Nunca imaginé que el primer plantel educativo a remodelar con los 8 millones de pesos que gestionó Jesús Valenciano ante el Gobierno del Estado fuera la primaria Rafael Ramírez Castañeda, que empezó a trabajar en septiembre de 1961, como quien dice anterior, en el barrio de La Laguna Seca, bajo el nombre de primaria Activo 20/30, con el profe Salatiel Castañeda de director.
Los años pasaron y el sector fue transformándose de habitacional a comercial y en albergue de oficinas magisteriales, y un mal día ya no hubo niños para inscribir y su condena fue ineluctable.
Sus viejos muros que yo creía eternos cayeron ante el peso de la maquinaria y la fuerza de los trabajadores, quedando sólo un montón de escombros donde hubo risas, juegos, impartición de sabiduría y alegría, vocación por la enseñanza y ruidos de los animales que pastaban cerca: rebuznos de burros errantes, bramidos de vacas lecheras, aullidos de coyotes, ojos insomnes de lechuzas, croar de sapotoros y ranas, saltos de charales de múltiples colores, cangrejos y tules en los canales que circundaban el rumbo, también la solitaria casa donde vivía Alfonso Amparán, el futuro gran pintor.
Creo que los picos y las palas que vi demoliendo mi querida escuela, en cuyo patio estaba la modesta vivienda del profe Salatiel y su familia, también arrazarán con la vieja cancha de básquet, así como los avatares de la vida arrasaron con los sueños de tantos de mis ex condiscípulos y premiaron los esfuerzos y sacrificios de otros, entre ellos los del Torero Gómez, calificado como el mejor maratonista mexicano de la historia, que entre clase y clase salía a correr, que se robaba la hora del recreo para correr, correr y correr sobre el césped silvestre de aquella laguna que un día se cansó de esperar la lluvia y se secó, justificando así su triste y premonitorio apodo: La Laguna Seca.

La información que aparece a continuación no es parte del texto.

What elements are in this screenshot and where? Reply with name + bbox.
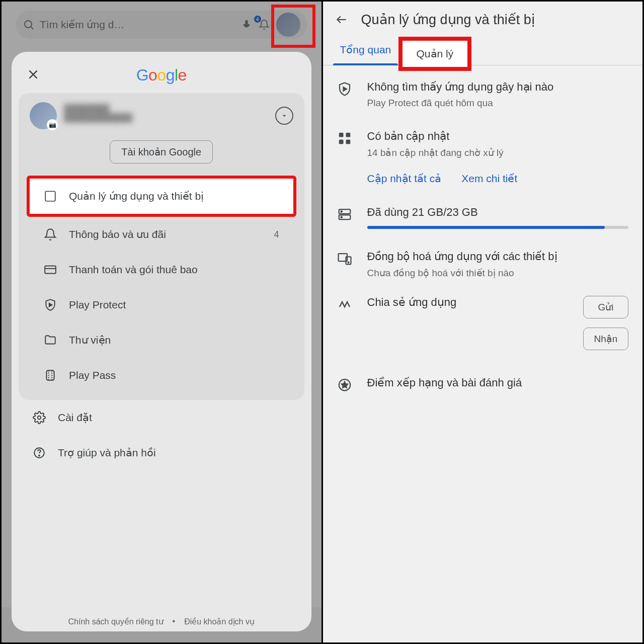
- page-header: Quản lý ứng dụng và thiết bị: [323, 2, 643, 34]
- grid-icon: [44, 190, 57, 203]
- section-play-protect[interactable]: Không tìm thấy ứng dụng gây hại nào Play…: [323, 65, 643, 115]
- see-details-button[interactable]: Xem chi tiết: [461, 173, 517, 185]
- section-updates: Có bản cập nhật 14 bản cập nhật đang chờ…: [323, 115, 643, 191]
- ratings-title: Điểm xếp hạng và bài đánh giá: [367, 376, 629, 389]
- svg-point-18: [341, 211, 342, 212]
- gear-icon: [33, 411, 46, 424]
- svg-point-22: [348, 262, 349, 263]
- storage-progress: [367, 226, 629, 229]
- menu-help[interactable]: Trợ giúp và phản hồi: [19, 435, 304, 470]
- update-all-button[interactable]: Cập nhật tất cả: [367, 173, 442, 185]
- menu-label: Thanh toán và gói thuê bao: [69, 264, 198, 276]
- svg-rect-15: [346, 140, 350, 144]
- menu-label: Quản lý ứng dụng và thiết bị: [69, 190, 204, 202]
- svg-rect-12: [339, 133, 343, 137]
- menu-library[interactable]: Thư viện: [30, 323, 293, 358]
- updates-title: Có bản cập nhật: [367, 130, 629, 143]
- svg-rect-13: [346, 133, 350, 137]
- section-ratings[interactable]: Điểm xếp hạng và bài đánh giá: [323, 361, 643, 398]
- svg-rect-7: [46, 370, 54, 380]
- menu-label: Cài đặt: [58, 412, 92, 424]
- footer-links: Chính sách quyền riêng tư • Điều khoản d…: [19, 613, 304, 626]
- section-share: Chia sẻ ứng dụng Gửi Nhận: [323, 285, 643, 361]
- tab-overview[interactable]: Tổng quan: [335, 34, 396, 65]
- search-placeholder: Tìm kiếm ứng d…: [40, 19, 236, 31]
- storage-title: Đã dùng 21 GB/23 GB: [367, 206, 629, 219]
- account-card: 📷 ████████████████████ Tài khoản Google …: [19, 93, 304, 400]
- expand-accounts-button[interactable]: [275, 107, 293, 125]
- svg-point-19: [341, 216, 342, 218]
- avatar[interactable]: [276, 13, 300, 37]
- devices-icon: [337, 251, 352, 266]
- menu-notifications[interactable]: Thông báo và ưu đãi 4: [30, 217, 293, 252]
- sync-title: Đồng bộ hoá ứng dụng với các thiết bị: [367, 250, 629, 263]
- google-logo: Google: [136, 66, 187, 85]
- menu-play-protect[interactable]: Play Protect: [30, 287, 293, 323]
- share-nearby-icon: [337, 297, 352, 312]
- svg-line-1: [31, 27, 33, 29]
- search-bar[interactable]: Tìm kiếm ứng d… 4: [16, 11, 307, 39]
- menu-play-pass[interactable]: Play Pass: [30, 358, 293, 393]
- tabs: Tổng quan Quản lý: [323, 34, 643, 65]
- manage-google-account-button[interactable]: Tài khoản Google: [110, 140, 213, 164]
- privacy-link[interactable]: Chính sách quyền riêng tư: [68, 617, 164, 626]
- account-avatar[interactable]: 📷: [30, 102, 57, 129]
- apps-icon: [337, 131, 352, 146]
- sync-subtitle: Chưa đồng bộ hoá với thiết bị nào: [367, 267, 629, 279]
- shield-play-icon: [44, 298, 57, 311]
- svg-point-8: [38, 416, 41, 420]
- page-title: Quản lý ứng dụng và thiết bị: [361, 12, 535, 28]
- svg-point-0: [25, 21, 32, 28]
- updates-subtitle: 14 bản cập nhật đang chờ xử lý: [367, 147, 629, 158]
- svg-point-10: [39, 455, 40, 456]
- search-icon: [23, 19, 35, 31]
- storage-icon: [337, 207, 352, 222]
- shield-play-icon: [337, 82, 352, 97]
- receive-button[interactable]: Nhận: [583, 328, 628, 350]
- notifications-button[interactable]: 4: [257, 18, 271, 32]
- menu-label: Trợ giúp và phản hồi: [58, 447, 156, 459]
- protect-title: Không tìm thấy ứng dụng gây hại nào: [367, 80, 629, 94]
- back-button[interactable]: [335, 13, 348, 26]
- section-storage[interactable]: Đã dùng 21 GB/23 GB: [323, 191, 643, 235]
- ticket-icon: [44, 369, 57, 382]
- svg-rect-14: [339, 140, 343, 144]
- separator-dot: •: [173, 617, 176, 626]
- share-title: Chia sẻ ứng dụng: [367, 296, 569, 309]
- menu-label: Play Pass: [69, 369, 116, 381]
- close-button[interactable]: [25, 66, 42, 83]
- protect-subtitle: Play Protect đã quét hôm qua: [367, 98, 629, 109]
- notification-badge: 4: [254, 16, 261, 23]
- star-circle-icon: [337, 377, 352, 392]
- terms-link[interactable]: Điều khoản dịch vụ: [184, 617, 255, 626]
- menu-label: Thư viện: [69, 334, 111, 346]
- tab-manage[interactable]: Quản lý: [398, 37, 472, 71]
- camera-icon: 📷: [47, 119, 58, 130]
- section-sync[interactable]: Đồng bộ hoá ứng dụng với các thiết bị Ch…: [323, 235, 643, 285]
- mic-icon[interactable]: [241, 19, 252, 30]
- menu-count: 4: [274, 229, 279, 240]
- menu-settings[interactable]: Cài đặt: [19, 400, 304, 435]
- menu-payments[interactable]: Thanh toán và gói thuê bao: [30, 252, 293, 287]
- menu-label: Play Protect: [69, 299, 126, 311]
- help-icon: [33, 446, 46, 459]
- send-button[interactable]: Gửi: [583, 296, 628, 318]
- folder-icon: [44, 334, 57, 347]
- account-name-redacted: ████████████████████: [64, 104, 268, 127]
- card-icon: [44, 263, 57, 276]
- menu-label: Thông báo và ưu đãi: [69, 228, 166, 240]
- svg-rect-5: [45, 266, 56, 273]
- bell-outline-icon: [44, 228, 57, 241]
- menu-manage-apps[interactable]: Quản lý ứng dụng và thiết bị: [27, 176, 296, 217]
- account-sheet: Google 📷 ████████████████████ Tài khoản …: [12, 52, 311, 631]
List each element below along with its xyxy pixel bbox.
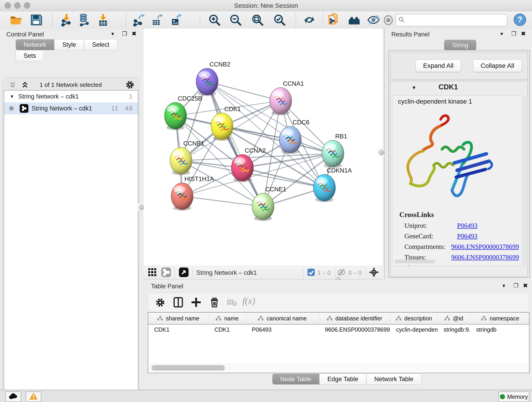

El miércoles pasado, en pleno calorón de mediodía, con el sol mordiendo, en la grata compañía de mi cuñada Nany y mi nieta la Guayaba, pasé por ahí y vi el desastre.
Con hábil y arriesgada maniobra estilo Checo Pérez, di el volantazo y rayando llanta me detuve ante la vetusta puerta, donde Garibay nos vendía sus ricos cueritos y sus membrillos enchilados, medianamente limpios, sumamente caros para el vacío bolsillo.
Le dije " con permiso" a su fantasma y pasé a donde la cuadrilla de trabajadores hacía su cruel labor destructiva.
El ingeniero en jefe, que seguramente algo tiene de poeta, algo raro me notó y acercándose, luego que se desengañó que no se trataba de un golpe de calor sino de algo más grave, con voz condolida le dijo a su gente:" A este señor lo está matando un recuerdo".
Me reconoció y sin decir palabra se alejó unos pasos, le dijo a la Guayaba que tomara una foto de la placa de inauguración que estaba en el suelo lista para el kilo, y mudo, con la vista baja, me entregó otra, con la que hace tanto el director Ruiz Aldaz, profesores, padres de familia y alumnado bautizaron inmerecidamente con mi nombre la modesta biblioteca que estaban por derrumbar.
Salí de ahí sudando calor y lágrimas y por más que estiré el pescuezo hacia todos lados no pude ver ni uno de los recuerdos que vi en la media hora que pasé en el patio de mis sueños.